Sodomy, Hillman reveals early on, was practiced on Christian initiates (always young boys, he stresses, since women could not be priests) as a bizarre exorcism, to associate sexuality exclusively with the diabolic and get the initiates to repudiate it definitively.
He does not build his argument chronologically, and this makes it somewhat hard to follow. Instead, he gives a detailed picture of classical religious practices, and shows how early Christianity countered them in a rigorous and self-serving way. For example, by the time Christianity had achieved some kind of official status, in the 3rd and 4th centuries, Christian churches could directly profit by receiving confiscated property from pagans caught practicing rites with newly prohibited intoxicants. So the Christian condemnation of traditional practices was contrived to increase the wealth, as well as the standing, of the church.
Hillman’s book gives illuminating glimpses into a variety of classical era religious practices, and one begins to see in all this the outlines of a larger culture war: between the followers of the gods of nature and the God of anti-nature, the repercussions of which are still playing out today. (Indigenous peoples remain the last true believers, apparently, in nature as both physical and metaphysical world, and they are fighting a desperate battle for their lives all over the globe as a direct consequence of the desacralization of nature.)
But there are also serious gaps in this work. Hillman’s admiration for the classical world is absolute, so he does not investigate how the decaying state of late Roman imperialism may have helped to create a social context where strident and authoritarian calls for purification, and disgust of the flesh, a metaphor for the chaotic physical world, could find a growing hearing. Early Christianity is presented like the mock villain in a stage melodrama, acting from its founding moments sheerly out of a cynical and unbounded greed and lust for power. But institutions, even early ones, do not have personalities, and they always contain contradictory trends. Their rise to power is only partially a result of factors of which they are intentionally in control; historical and physical conditions do the rest.
Hillman hammers home his main revelation by restating it many times along the way, but for all that, the source material seems to be scarce and very guarded in what it actually says. This makes sense, and does not by any means imply there is nothing to conceal—since mystery, as all religions know, is necessary to the preservation of power. But as Hillman never gives an exhaustive list of his sources (there is no bibliography), nor annotates his specific claims with textual references, the reader is left with unnecessary doubt about the factual strength of the argument.
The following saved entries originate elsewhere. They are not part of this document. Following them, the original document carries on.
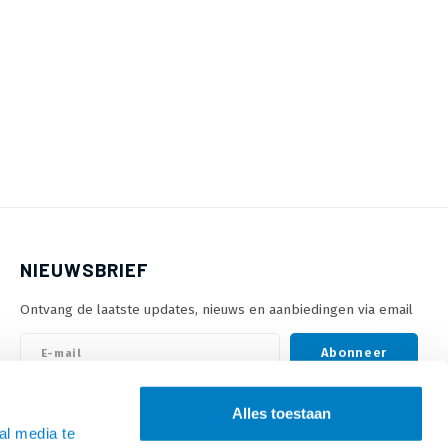
NIEUWSBRIEF
Ontvang de laatste updates, nieuws en aanbiedingen via email
Abonneer
Alles toestaan
VOLG ONS
al media te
Finally there is no substantive evidence presented in the book to link this ritual abuse to the widespread pedophilia scandals of more recent times. Pedophile priests have not been motivated by initiating children as acolytes, and cover-ups are standard institutional behavior wherever hypocrisy, abuse, and illegality threaten the cohesion of any institution. Hillman would need to do more to show the evolution of ritual sodomy into a pattern of church behavior over centuries, but as it stands, there is too much of a historical gap to make that claim in this slim book.
Still, much of it is fascinating reading, and Hillman’s work remains a valuable resource for anyone who wants to understand our world better by crossing the “wild frontier” of the past. He should be much more widely read and discussed than he is. Analysis of the contemporary should begin with the realization that what’s past is much more than prologue.